(Work order): Copy out all the lines of the data that hold the word "CECOM".

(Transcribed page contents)
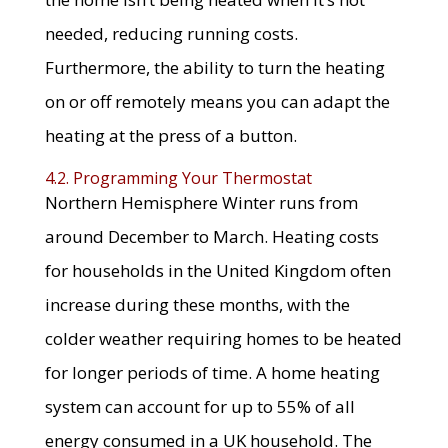
needed, reducing running costs.
Furthermore, the ability to turn the heating
on or off remotely means you can adapt the
heating at the press of a button.
4.2. Programming Your Thermostat
Northern Hemisphere Winter runs from
around December to March. Heating costs
for households in the United Kingdom often
increase during these months, with the
colder weather requiring homes to be heated
for longer periods of time. A home heating
system can account for up to 55% of all
energy consumed in a UK household. The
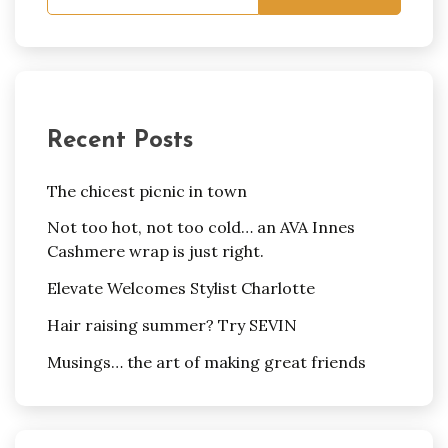
Recent Posts
The chicest picnic in town
Not too hot, not too cold… an AVA Innes
Cashmere wrap is just right.
Elevate Welcomes Stylist Charlotte
Hair raising summer? Try SEVIN
Musings… the art of making great friends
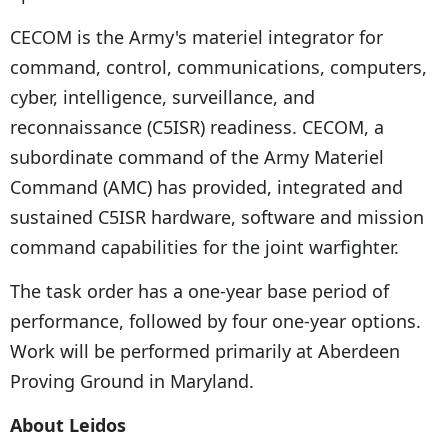
CECOM is the Army's materiel integrator for
command, control, communications, computers,
cyber, intelligence, surveillance, and
reconnaissance (C5ISR) readiness. CECOM, a
subordinate command of the Army Materiel
Command (AMC) has provided, integrated and
sustained C5ISR hardware, software and mission
command capabilities for the joint warfighter.
The task order has a one-year base period of
performance, followed by four one-year options.
Work will be performed primarily at Aberdeen
Proving Ground in Maryland.
About Leidos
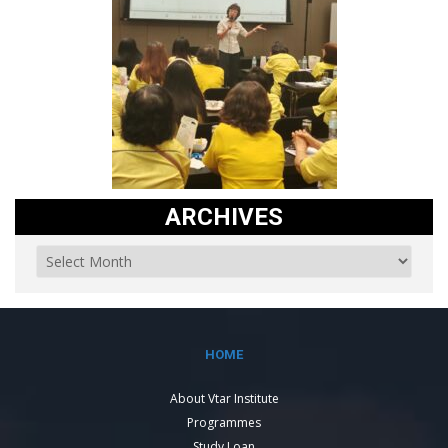
ARCHIVES
HOME
About Vtar Institute
Programmes
Study Loan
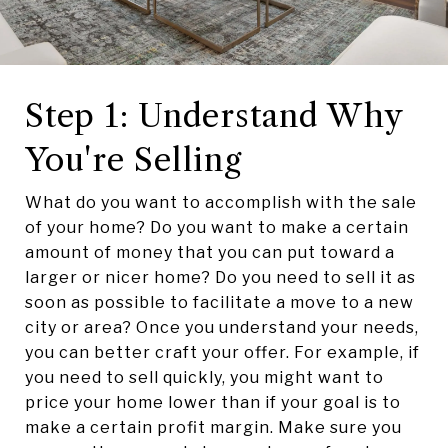
Step 1: Understand Why
You're Selling
What do you want to accomplish with the sale
of your home? Do you want to make a certain
amount of money that you can put toward a
larger or nicer home? Do you need to sell it as
soon as possible to facilitate a move to a new
city or area? Once you understand your needs,
you can better craft your offer. For example, if
you need to sell quickly, you might want to
price your home lower than if your goal is to
make a certain profit margin. Make sure you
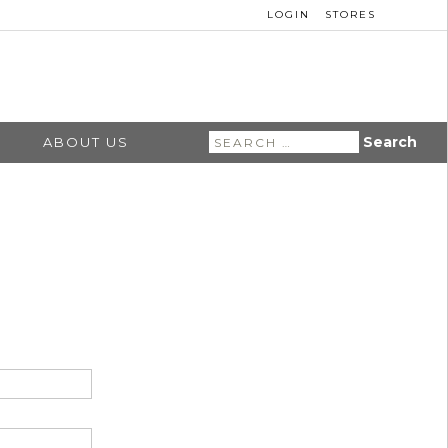
LOGIN
STORES
Search
ABOUT US
for:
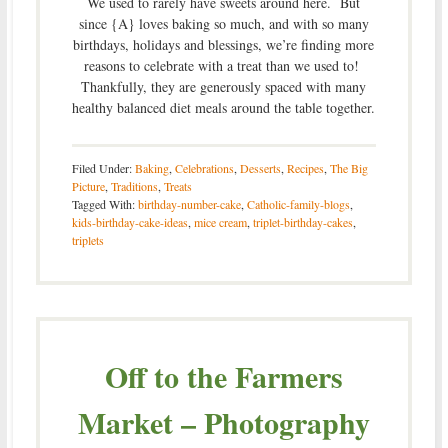
We used to rarely have sweets around here. But
since {A} loves baking so much, and with so many
birthdays, holidays and blessings, we’re finding more
reasons to celebrate with a treat than we used to!
Thankfully, they are generously spaced with many
healthy balanced diet meals around the table together.
Filed Under:
Baking
,
Celebrations
,
Desserts
,
Recipes
,
The Big
Picture
,
Traditions
,
Treats
Tagged With:
birthday-number-cake
,
Catholic-family-blogs
,
kids-birthday-cake-ideas
,
mice cream
,
triplet-birthday-cakes
,
triplets
Off to the Farmers
Market – Photography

(Task output):
CECOM is the Army's materiel integrator for
reconnaissance (C5ISR) readiness. CECOM, a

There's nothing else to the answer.